My shirt has large wet patches. I’ve almost (almost) stopped trying to wipe off the beads that form and drip off my face. This is the Caribbean. This is heat and humidity. Later, when I check, my phone’s weather app shows Roatan at 87 degrees with a Feels Like of 98 degrees and a humidity level of 70%.

For a moment, I wonder how these tours usually work for Victor and if I’ve made him walk more than he should have. 

We pass by the cemetery.

“Can I go in?” I ask, thinking of other cemeteries I’ve been in; Highgate Cemetery outside of London, the plague cemeteries of Prague, Restland where my grandparents are buried.

Victor walks me around to the entrance. The graves are raised boxes and don’t seem to be laid out in a discernable order. The ground is uneven beneath my feet. 

“Does anyone get cremated?” I ask.

“What is that?” 

“Burned rather than buried?”

“No,” Victor says. “We don’t do that.” 

Walking with Victor is like walking with a new friend, but I am still thinking about payment for this tour that I walked into. That he walked himself into. We come out of the cemetery and Victor says, “Let me just take you to the zipline place, just to show it to you.” I’ve almost forgotten that was his original goal. I’ve not quite forgotten that I’m a tourist, but I had almost felt like a traveler again instead. He’s already told me the cost. “It’s much less than what you would pay through the ship,” he’d told me.

I think about saying no. But what else do I have to do today? I have a bit of cash on me. And I don’t mind supporting Victor or the local economy. 

So we go to the ziplining place.  

On our way out of the building where a woman takes my money and gives me a wrist band that shows I’ve paid, I ask Victor, “How much do I give you?” For everyone works for tips.   

“As much as you feel like, mama,” he tells me.

He gets me handed over to a person who fits me with a harness and then ensures I get in the truck that will take me up to the first platform.

“I’ll be waiting for you here. I’ll make sure you get back safe to your ship.” 

“Okay,” I say. And off I go. The truck driver leaves me and four other zipliners with our two new guides (I try to calculate how much cash I have for tipping everyone) and as they get us ready, I take pictures from this higher view.

I’d wanted a higher view. Now I’ve gotten it. 

Ziplining with these two guides is great fun. There are sixteen platforms and the guides encourage us make each line-run its own adventure. They flip and spin and fly when it’s their turns.

“Can I do a flip?” I ask. They teach me and I do it. There’s no fear, no free fall of adrenaline. It’s just sheer, out-and-out fun. 

Later, I tell this to another writer who had ziplined before and he says they weren’t allowed to do anything except zip from platform to platform. And here I am with the adventure guides and loving it. How lucky I am.

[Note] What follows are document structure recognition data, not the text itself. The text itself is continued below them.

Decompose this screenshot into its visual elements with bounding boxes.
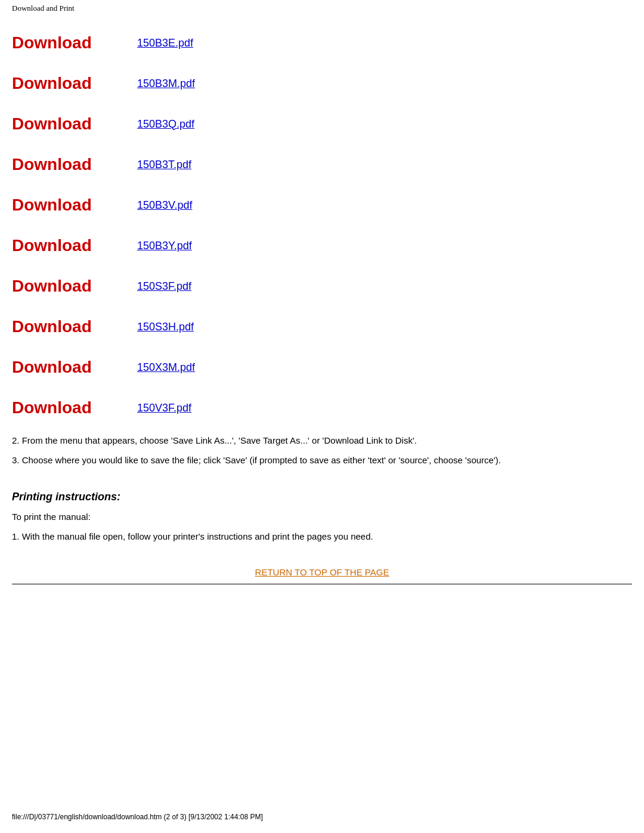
download-file-link-7[interactable]: 150S3H.pdf [137,321,194,333]
download-label-3: Download [12,155,92,174]
download-file-link-9[interactable]: 150V3F.pdf [137,402,191,414]
divider [12,584,632,584]
printing-step1: 1. With the manual file open, follow you… [12,530,632,544]
printing-section: Printing instructions: To print the manu… [12,491,632,543]
download-file-link-0[interactable]: 150B3E.pdf [137,37,193,49]
download-label-4: Download [12,196,92,214]
table-row: Download150B3T.pdf [12,144,632,185]
download-file-link-1[interactable]: 150B3M.pdf [137,78,195,89]
download-label-6: Download [12,277,92,295]
download-label-7: Download [12,317,92,336]
download-file-link-4[interactable]: 150B3V.pdf [137,199,192,211]
download-file-link-5[interactable]: 150B3Y.pdf [137,240,192,252]
download-file-link-3[interactable]: 150B3T.pdf [137,159,191,171]
download-table: Download150B3E.pdfDownload150B3M.pdfDown… [12,23,632,428]
download-label-0: Download [12,33,92,52]
breadcrumb: Download and Print [12,4,75,13]
download-file-link-8[interactable]: 150X3M.pdf [137,361,195,373]
table-row: Download150S3F.pdf [12,266,632,306]
footer-text: file:///D|/03771/english/download/downlo… [12,813,263,821]
download-file-link-6[interactable]: 150S3F.pdf [137,280,191,292]
table-row: Download150V3F.pdf [12,388,632,428]
return-link-section: RETURN TO TOP OF THE PAGE [12,567,632,578]
return-to-top-link[interactable]: RETURN TO TOP OF THE PAGE [255,567,389,577]
printing-intro: To print the manual: [12,510,632,524]
printing-title: Printing instructions: [12,491,632,503]
instruction-step2: 2. From the menu that appears, choose 'S… [12,434,632,448]
instructions-section: 2. From the menu that appears, choose 'S… [12,434,632,479]
download-label-5: Download [12,236,92,255]
instruction-step3: 3. Choose where you would like to save t… [12,454,632,467]
table-row: Download150B3Y.pdf [12,225,632,266]
download-label-1: Download [12,74,92,92]
table-row: Download150S3H.pdf [12,306,632,347]
table-row: Download150X3M.pdf [12,347,632,388]
download-label-8: Download [12,358,92,376]
download-label-9: Download [12,398,92,417]
table-row: Download150B3E.pdf [12,23,632,63]
table-row: Download150B3M.pdf [12,63,632,104]
download-label-2: Download [12,114,92,133]
table-row: Download150B3Q.pdf [12,104,632,144]
download-file-link-2[interactable]: 150B3Q.pdf [137,118,194,130]
table-row: Download150B3V.pdf [12,185,632,225]
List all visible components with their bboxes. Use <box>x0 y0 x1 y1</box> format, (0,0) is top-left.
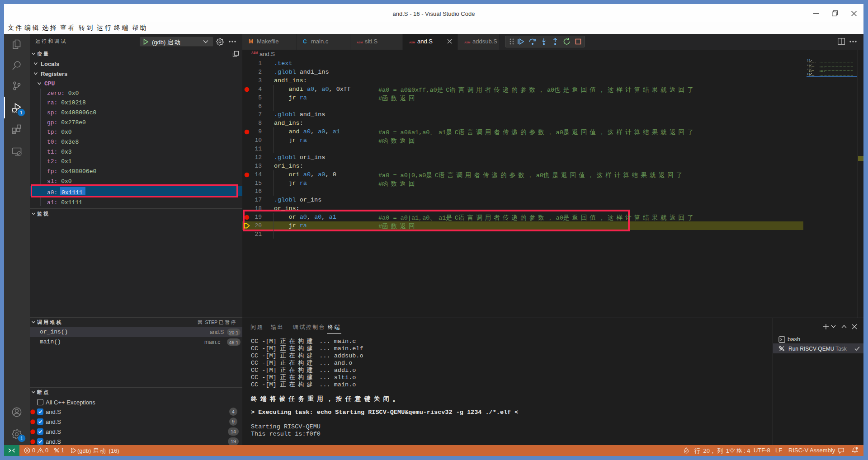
svg-text:1: 1 <box>20 436 23 441</box>
svg-text:1: 1 <box>20 110 23 115</box>
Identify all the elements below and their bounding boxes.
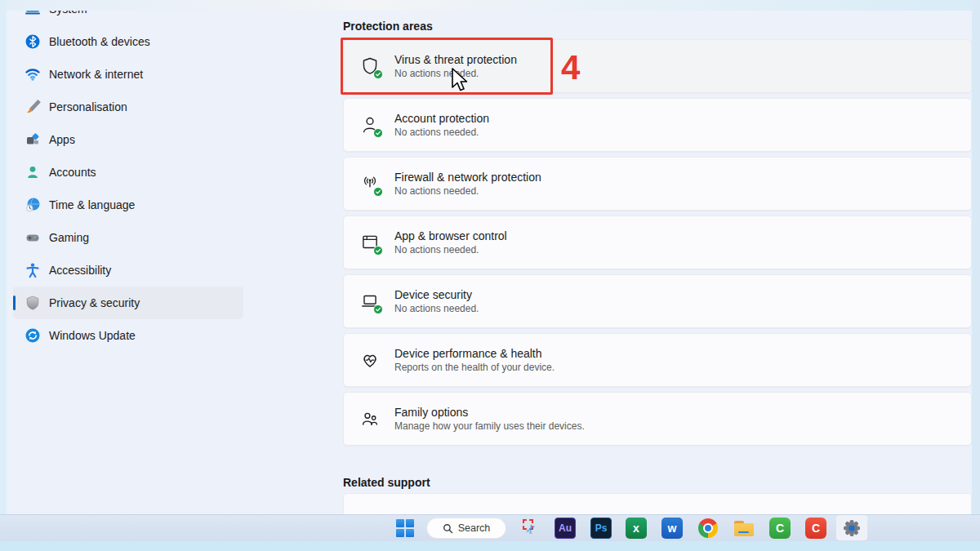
excel-icon[interactable]: x — [626, 518, 647, 539]
camtasia-recorder-icon[interactable]: C — [805, 518, 826, 539]
status-ok-badge — [373, 128, 383, 138]
status-ok-badge — [373, 187, 383, 197]
search-label: Search — [458, 522, 491, 534]
row-title: Family options — [394, 405, 585, 420]
sidebar-item-label: Accounts — [49, 166, 96, 179]
sidebar-item-privacy-security[interactable]: Privacy & security — [13, 287, 243, 319]
sidebar-item-label: Time & language — [49, 198, 135, 211]
chrome-icon[interactable] — [697, 518, 719, 539]
firewall-check-icon — [359, 173, 381, 194]
adobe-audition-icon[interactable]: Au — [555, 518, 576, 539]
row-device-security[interactable]: Device security No actions needed. — [343, 274, 972, 328]
annotation-step-number: 4 — [561, 49, 580, 87]
row-subtitle: No actions needed. — [394, 244, 507, 256]
browser-check-icon — [359, 232, 381, 253]
settings-gear-icon[interactable] — [841, 518, 862, 539]
sidebar-item-label: Personalisation — [49, 100, 127, 113]
protection-areas-title: Protection areas — [343, 20, 433, 33]
sidebar-item-label: Gaming — [49, 231, 89, 244]
row-device-performance-health[interactable]: Device performance & health Reports on t… — [343, 333, 972, 387]
sidebar-item-time-language[interactable]: Time & language — [13, 189, 243, 221]
adobe-photoshop-icon[interactable]: Ps — [590, 518, 612, 539]
related-support-title: Related support — [343, 476, 430, 489]
sidebar-item-network-internet[interactable]: Network & internet — [13, 58, 243, 91]
taskbar-search[interactable]: Search — [426, 518, 506, 539]
privacy-security-icon — [24, 295, 41, 311]
apps-icon — [24, 131, 41, 148]
sidebar-item-label: Bluetooth & devices — [49, 35, 150, 48]
mouse-cursor — [451, 68, 472, 97]
sidebar-item-personalisation[interactable]: Personalisation — [13, 91, 243, 123]
row-family-options[interactable]: Family options Manage how your family us… — [343, 392, 972, 446]
row-firewall-network-protection[interactable]: Firewall & network protection No actions… — [343, 157, 972, 211]
camtasia-icon[interactable]: C — [769, 518, 791, 539]
sidebar-item-label: Accessibility — [49, 264, 111, 277]
status-ok-badge — [373, 304, 383, 314]
sidebar-item-label: Apps — [49, 133, 75, 146]
sidebar-item-label: Privacy & security — [49, 296, 140, 309]
row-subtitle: No actions needed. — [394, 303, 479, 315]
desktop: System Bluetooth & devices Network & int… — [0, 0, 980, 551]
row-title: Device performance & health — [394, 346, 555, 361]
desktop-edge-top — [0, 0, 980, 11]
word-icon[interactable]: w — [662, 518, 683, 539]
row-title: Firewall & network protection — [394, 170, 541, 184]
sidebar-item-accounts[interactable]: Accounts — [13, 156, 243, 189]
file-explorer-icon[interactable] — [733, 518, 755, 539]
sidebar-item-bluetooth-devices[interactable]: Bluetooth & devices — [13, 25, 243, 58]
accounts-icon — [24, 164, 41, 180]
related-support-card[interactable] — [343, 493, 972, 514]
sidebar-item-label: Windows Update — [49, 329, 136, 342]
device-check-icon — [359, 291, 381, 312]
annotation-highlight-box — [341, 38, 553, 95]
desktop-edge-right — [972, 0, 980, 551]
accessibility-icon — [24, 262, 41, 278]
windows-update-icon — [24, 327, 41, 344]
row-title: Account protection — [394, 111, 489, 126]
row-subtitle: Manage how your family uses their device… — [394, 420, 585, 433]
sidebar-item-apps[interactable]: Apps — [13, 123, 243, 156]
row-title: App & browser control — [394, 229, 507, 243]
health-heart-icon — [359, 349, 381, 371]
sidebar-item-gaming[interactable]: Gaming — [13, 221, 243, 254]
sidebar-item-windows-update[interactable]: Windows Update — [13, 319, 243, 352]
row-app-browser-control[interactable]: App & browser control No actions needed. — [343, 216, 972, 269]
network-icon — [24, 66, 41, 82]
sidebar-item-label: Network & internet — [49, 68, 143, 81]
bluetooth-icon — [24, 33, 41, 50]
snipping-tool-icon[interactable]: ✂ — [520, 518, 541, 539]
windows-logo-icon — [396, 519, 414, 537]
personalisation-icon — [24, 99, 41, 115]
time-language-icon — [24, 197, 41, 213]
desktop-edge-left — [0, 0, 7, 551]
search-icon — [443, 523, 453, 534]
row-title: Device security — [394, 287, 479, 302]
account-check-icon — [359, 114, 381, 136]
row-subtitle: No actions needed. — [394, 185, 541, 198]
row-account-protection[interactable]: Account protection No actions needed. — [343, 98, 972, 152]
status-ok-badge — [373, 246, 383, 256]
windows-start-button[interactable] — [394, 518, 416, 539]
gaming-icon — [24, 229, 41, 246]
family-icon — [359, 408, 381, 429]
row-subtitle: Reports on the health of your device. — [394, 362, 555, 374]
sidebar-item-accessibility[interactable]: Accessibility — [13, 254, 243, 287]
desktop-edge-bottom — [0, 541, 980, 551]
row-subtitle: No actions needed. — [394, 127, 489, 139]
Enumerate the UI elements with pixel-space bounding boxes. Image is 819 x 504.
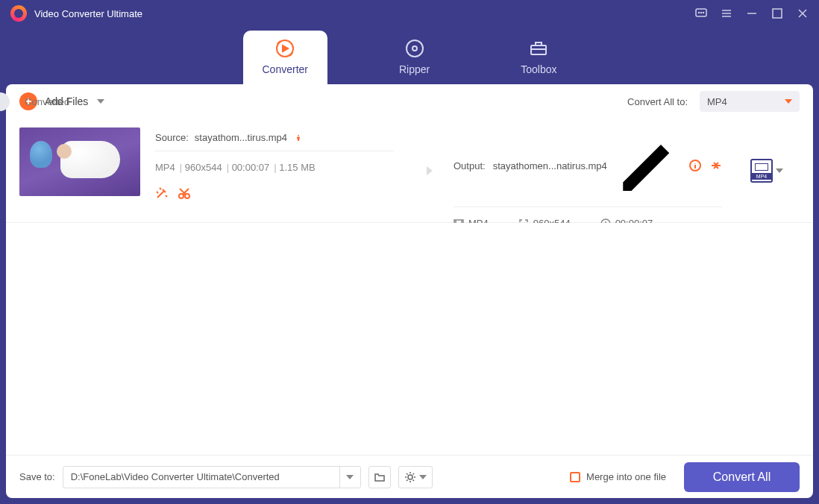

I go upside down. I do a handstand into a flip. I do the Superman. I take a side-swinging leap. 

“She was made for the jungle,” one of the guides says.

One of the other zipliners tries the tricks as well, but the others are okay with a more conservative, traditional approach.

 

Eventually, we reach the final, swaying, wooden bridge and then arrive back to the beginning point. I hand each of the guides a five dollar bill. It’s hard to tell if I’m tipping correctly with the right amounts. But it’s what I have. It’s what I can do. The rest is set aside for Victor.

Just as promised, there he is waiting for me at the end. 

“How was it?” he asks.

“Great fun,” I say. 

Without much talking, we walk together back to the entrance to the pier. “I can’t go past this point,” he tells me. Again, it feels like the island he can’t visit. Another place with a door that closes in his face. I slip money into his hand.   

“Thank you,” I say. I think of his seven-year-old daughter. I think of the places in his country that are off-limits to him. I think of the year and a half when no cruise ships visited Roatan. I think that he’s never left this place and doesn’t seem to want to. I hope the couple hours with me have been worth his time.

“If you think it was a good tour, tell everyone about me,” he says. 

Pulling out my ship entry card, I smile and walk back into the world where I am a tourist like all these other people around me.